Sentar-se ao balcão de um restaurante de culinária japonesa é quase um gesto de amizade e crença. É prática de iniciados — ou, vá lá, de quem sabe desconhecer os nomes dos alimentos e prefere ir no ritmo dos conselhos do chef. Chama-se omakase (“confio em você”, na tradução literal), o recurso de ir comendo o que o cozinheiro sugere, a depender da temporada do ano, na forma de um menu degustação de surpresas. Era, até muito recentemente, postura de uma elite que sabia das coisas. O mais comum sempre foi passear pelo cardápio ou apelar para rodízios insossos, ruins mesmo. Vive-se, agora, uma revolução no paladar. Para além dos endereços de Tóquio, com o evidente aval nova-iorquino, também no Brasil a onda chegou com força entre os amantes de pratos nipônicos.
É um espetáculo. Diz o crítico gastronômico americano Jeffrey Steingarten, um dos mais reputados da atualidade: “Espere receber os frutos do mar mais perfeitos disponíveis naquela época do ano, peixes que serão manuseados com tanto cuidado quanto um rim aguardando transplante. É fascinante a precisão do trabalho, a tranquilidade, a falta de pretensão e a beleza das facas”.
Trata-se, enfim, da união do paladar, em primeiro lugar, com a estética e o bem viver, simples assim. “Sushi qualquer um que se dedique pode fazer”, diz o chef Tsuyoshi Murakami, que passou anos à frente do restaurante Kinoshita, em São Paulo, antes de inaugurar o próprio espaço, que leva seu nome. “Queremos apresentar algo diferente.” E viva, como sugestão, a série em oito tempos, entre pratos quentes e frios. O shari, o arroz, fica pronto na hora e é usado na montagem esmerada dos sushis. Todo dia é diferente. Podem ser três cortes diferentes de bluefin, a mais cara e cobiçada espécie de atum, que mostram os diferentes teores de gordura do peixe, ou um delicado lagostim servido sobre uma fina fatia de limão-siciliano e coberto com caviar. Tudo é preparado na frente dos comensais, com apuro e rapidez, como num balé. “A ideia é emocionar”, resume Murakami. Emoção que se espalha, felizmente.

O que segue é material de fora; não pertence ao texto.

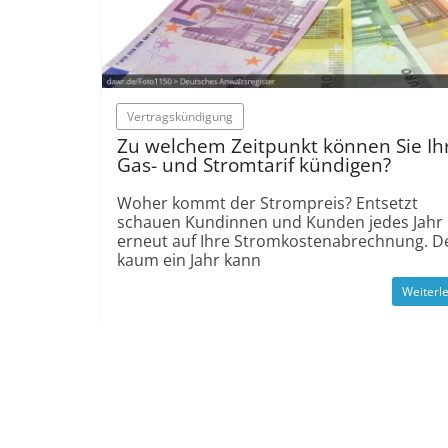
Vertrags­kündigung
Zu welchem Zeitpunkt können Sie Ih
Gas- und Stromtarif kündigen?
Woher kommt der Strompreis? Entsetzt
schauen Kundinnen und Kunden jedes Jahr
erneut auf Ihre Stromkosten­abrechnung. 
kaum ein Jahr kann
Weiterl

Há uma concentração de restaurantes que apostam na escolha livre no bairro paulistano da Liberdade, de inspiração oriental. Mas há locais em regiões como o elegante Itaim, a exemplo do Watanabe, que investem em criações com toques contemporâneos do chef Denis Watanabe e de seu braço direito, Eduardo Takeshi. “A procura pelo omakase vem aumentando muito”, diz Takeshi. “Temos clientes que vêm aqui regularmente só para provar as novidades.” A Casa Ueda, no Rio de Janeiro, também tem chamado a atenção. São geralmente restaurantes mais caros, de tíquete médio mais alto — um omakase pode custar de 400 reais a mais de 1 000 reais por pessoa, sem contar a harmonização, muitas vezes feita com saquês artesanais. Não à toa, até o final de 2020, quando o Guia Michelin, o mais prestigioso do mundo, avaliava os restaurantes de São Paulo e Rio de Janeiro com suas cobiçadas estrelas, a lista era dominada por japoneses que ofereciam menus de confiança. Neste ano, após um período de ausência, o guia voltará a publicar seus escolhidos em março, e há grande expectativa pela consolidação do formato.
O termo, em si, é relativamente recente. Cunhado em 1967, só ganhou força em meados da década de 1990, quando clientes endinheirados passaram a frequentar restaurantes japoneses famosos e pagavam pela seleção de um especialista. O hábito de confiar no talento de quem prepara os sushis, contudo, é tradição antiga, que parecia ter sido engolida pela pressa do mundo, mas não. Poucos exemplos são tão famosos quanto o Sukiyabashi Jiro, de Tóquio, comandado pelo mestre Jiro Ono, hoje com 98 anos. Com apenas dez lugares, o espaço se tornou lendário ao oferecer refeições em etapas preparadas pelo próprio Ono. O então presidente americano Barack Obama esteve lá, em 2014, a convite do premiê Shinzo Abe, assassinado em 2022, e comprovou algo difícil de encontrar na política: a confiança é uma extraordinária experiência.